The lead section (the opening paragraph) contains a “definition” of EE by John Wells. The quote comes from a web document called www.phon.ucl.ac.uk/home/estuary/ee-faqs-jcw.htm While the statement that EE is "Standard English spoken with the accent of the southeast of England" might serve as a rough pointer to what is being talked about, it does not seem to me to be what you could call a definition.
[Note: I have now rewritten most of the "Features" section of the article referred to below, so most of my criticisms of that section no longer apply]
The main part of the EE article is called “Features”, and is one of those “laundry list” bits of writing that you get when lots of different people add in their three-pennyworth. Some claims are dubious, some almost certainly wrong, and far too many are based on a single source (Joanna Przedlacka’s 2001 study, worthy though that is).
[I have now removed the material referred to below]
I will quote one case that strikes me as egregious. The “Features” section quotes Ken Lodge’s 2009 book A Critical Introduction to Phonetics as stating that “Estuary /əʊ/ may be pronounced [ɑːɪ̯̈] or [ɑːʏ̯̈], with the first element somewhat lengthened and much more open than in RP and the second element being near-close central, with or without lip rounding.” In addition, a vowel diagram purporting to be from Lodge’s book (p. 175) is reproduced showing the direction of travel for this diphthong. This doesn’t correspond to the diagram in the Lodge reference, and I wonder if the quotation is from somewhere else. To begin with, Lodge is not talking about (and doesn’t mention) Estuary English - he is, rather, talking about possible Australian influence on British English vowels. In his 2009 book, he says that the alternative vowel glide corresponding to RP /əʊ/ is [ɑəᵻ] or [ɑəʏ]; the diagram shows the former.
I won’t go into all the faults with the Features here. Some statements I find hard to believe, such as the claim that some Essex speakers have a clear [l] in ‘pull’. There is surprisingly little about glottalization of /p,t,k,tʃ/ and glottal replacement of /t/. To me the presence of intervocalic glottal stop for /t/ (e.g. ‘getting better’ as [ɡeʔɪŋ beʔə]) is one of the most salient characteristics of this accent, yet this article only mentions replacement of /t/ when it occurs pre-pausally and post-consonantally (the one example given is ‘can’t’ [kɑ:nʔ]).
The “Features” section contains two recorded examples, one of Ricky Gervais and one of Russell Brand. While these are good clear recordings, there is nothing in the text to indicate who has judged these two to be speakers of EE. Compare the article on RP, where the list of RP speakers has a citation to back up each claim.

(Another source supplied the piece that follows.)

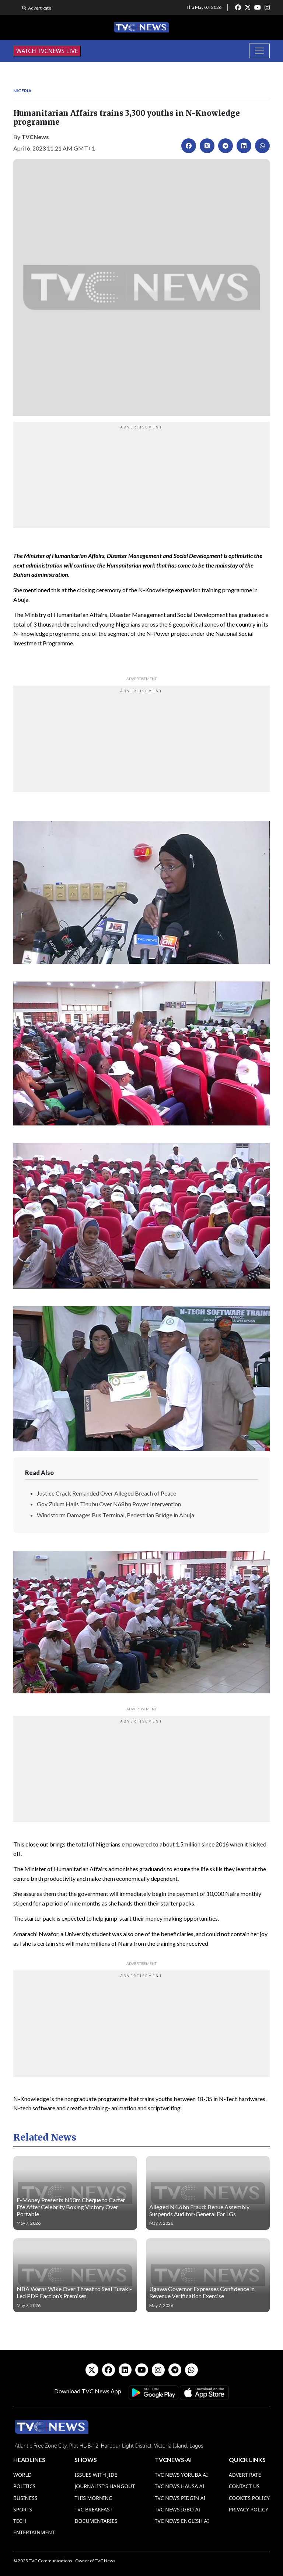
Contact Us (244, 2486)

To end the article, someone has added a section called Traditional Rural Estuary English which is about old Kentish and Essex accents. Looking at the history of recent edits this used to be very much longer but most of it has been moved to another article. What is left seems to me to shed little or no light on the present-day nature of EE and I think the article would be better if it was removed.